Work instruction
Each record that follows must be reproduced exactly.

The records
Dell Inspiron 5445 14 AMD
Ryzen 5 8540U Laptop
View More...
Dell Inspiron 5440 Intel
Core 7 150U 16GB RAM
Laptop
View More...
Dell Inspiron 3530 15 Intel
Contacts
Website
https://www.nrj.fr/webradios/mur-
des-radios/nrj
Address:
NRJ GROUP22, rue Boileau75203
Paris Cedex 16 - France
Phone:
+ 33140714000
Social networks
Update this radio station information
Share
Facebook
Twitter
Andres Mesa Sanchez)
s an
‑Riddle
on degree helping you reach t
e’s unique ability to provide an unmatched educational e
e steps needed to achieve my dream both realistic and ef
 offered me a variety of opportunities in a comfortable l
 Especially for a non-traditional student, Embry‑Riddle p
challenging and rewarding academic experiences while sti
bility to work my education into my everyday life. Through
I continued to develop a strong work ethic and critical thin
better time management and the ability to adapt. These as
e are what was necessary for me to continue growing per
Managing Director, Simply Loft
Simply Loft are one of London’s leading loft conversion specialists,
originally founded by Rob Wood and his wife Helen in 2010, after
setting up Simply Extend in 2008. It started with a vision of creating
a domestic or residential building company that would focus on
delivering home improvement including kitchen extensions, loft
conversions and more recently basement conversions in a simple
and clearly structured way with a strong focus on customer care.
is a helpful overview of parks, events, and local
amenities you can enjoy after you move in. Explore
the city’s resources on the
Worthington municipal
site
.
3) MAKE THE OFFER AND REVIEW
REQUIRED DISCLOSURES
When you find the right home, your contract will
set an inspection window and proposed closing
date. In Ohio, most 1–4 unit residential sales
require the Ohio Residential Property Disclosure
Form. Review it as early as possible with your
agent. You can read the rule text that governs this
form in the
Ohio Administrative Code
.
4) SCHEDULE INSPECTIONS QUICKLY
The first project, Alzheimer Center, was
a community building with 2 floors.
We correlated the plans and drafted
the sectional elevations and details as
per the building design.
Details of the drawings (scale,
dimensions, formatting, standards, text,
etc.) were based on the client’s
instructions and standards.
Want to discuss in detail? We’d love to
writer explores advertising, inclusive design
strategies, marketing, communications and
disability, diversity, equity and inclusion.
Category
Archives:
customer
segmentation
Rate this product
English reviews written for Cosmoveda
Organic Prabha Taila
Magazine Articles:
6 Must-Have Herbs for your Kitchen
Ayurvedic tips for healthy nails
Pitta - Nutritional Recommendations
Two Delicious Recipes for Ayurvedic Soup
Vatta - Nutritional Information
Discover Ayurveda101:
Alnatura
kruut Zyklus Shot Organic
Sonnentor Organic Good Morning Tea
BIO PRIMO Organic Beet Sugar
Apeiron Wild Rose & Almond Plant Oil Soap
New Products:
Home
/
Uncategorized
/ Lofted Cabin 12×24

Your solution
Dell Inspiron 5445 14 AMD
Ryzen 5 8540U Laptop
View More...
Dell Inspiron 5440 Intel
Core 7 150U 16GB RAM
Laptop
View More...
Dell Inspiron 3530 15 Intel
Contacts
Website
https://www.nrj.fr/webradios/mur-
des-radios/nrj
Address:
NRJ GROUP22, rue Boileau75203
Paris Cedex 16 - France
Phone:
+ 33140714000
Social networks
Update this radio station information
Share
Facebook
Twitter
Andres Mesa Sanchez)
s an
‑Riddle
on degree helping you reach t
e’s unique ability to provide an unmatched educational e
e steps needed to achieve my dream both realistic and ef
 offered me a variety of opportunities in a comfortable l
 Especially for a non-traditional student, Embry‑Riddle p
challenging and rewarding academic experiences while sti
bility to work my education into my everyday life. Through
I continued to develop a strong work ethic and critical thin
better time management and the ability to adapt. These as
e are what was necessary for me to continue growing per
Managing Director, Simply Loft
Simply Loft are one of London’s leading loft conversion specialists,
originally founded by Rob Wood and his wife Helen in 2010, after
setting up Simply Extend in 2008. It started with a vision of creating
a domestic or residential building company that would focus on
delivering home improvement including kitchen extensions, loft
conversions and more recently basement conversions in a simple
and clearly structured way with a strong focus on customer care.
is a helpful overview of parks, events, and local
amenities you can enjoy after you move in. Explore
the city’s resources on the
Worthington municipal
site
.
3) MAKE THE OFFER AND REVIEW
REQUIRED DISCLOSURES
When you find the right home, your contract will
set an inspection window and proposed closing
date. In Ohio, most 1–4 unit residential sales
require the Ohio Residential Property Disclosure
Form. Review it as early as possible with your
agent. You can read the rule text that governs this
form in the
Ohio Administrative Code
.
4) SCHEDULE INSPECTIONS QUICKLY
The first project, Alzheimer Center, was
a community building with 2 floors.
We correlated the plans and drafted
the sectional elevations and details as
per the building design.
Details of the drawings (scale,
dimensions, formatting, standards, text,
etc.) were based on the client’s
instructions and standards.
Want to discuss in detail? We’d love to
writer explores advertising, inclusive design
strategies, marketing, communications and
disability, diversity, equity and inclusion.
Category
Archives:
customer
segmentation
Rate this product
English reviews written for Cosmoveda
Organic Prabha Taila
Magazine Articles:
6 Must-Have Herbs for your Kitchen
Ayurvedic tips for healthy nails
Pitta - Nutritional Recommendations
Two Delicious Recipes for Ayurvedic Soup
Vatta - Nutritional Information
Discover Ayurveda101:
Alnatura
kruut Zyklus Shot Organic
Sonnentor Organic Good Morning Tea
BIO PRIMO Organic Beet Sugar
Apeiron Wild Rose & Almond Plant Oil Soap
New Products:
Home
/
Uncategorized
/ Lofted Cabin 12×24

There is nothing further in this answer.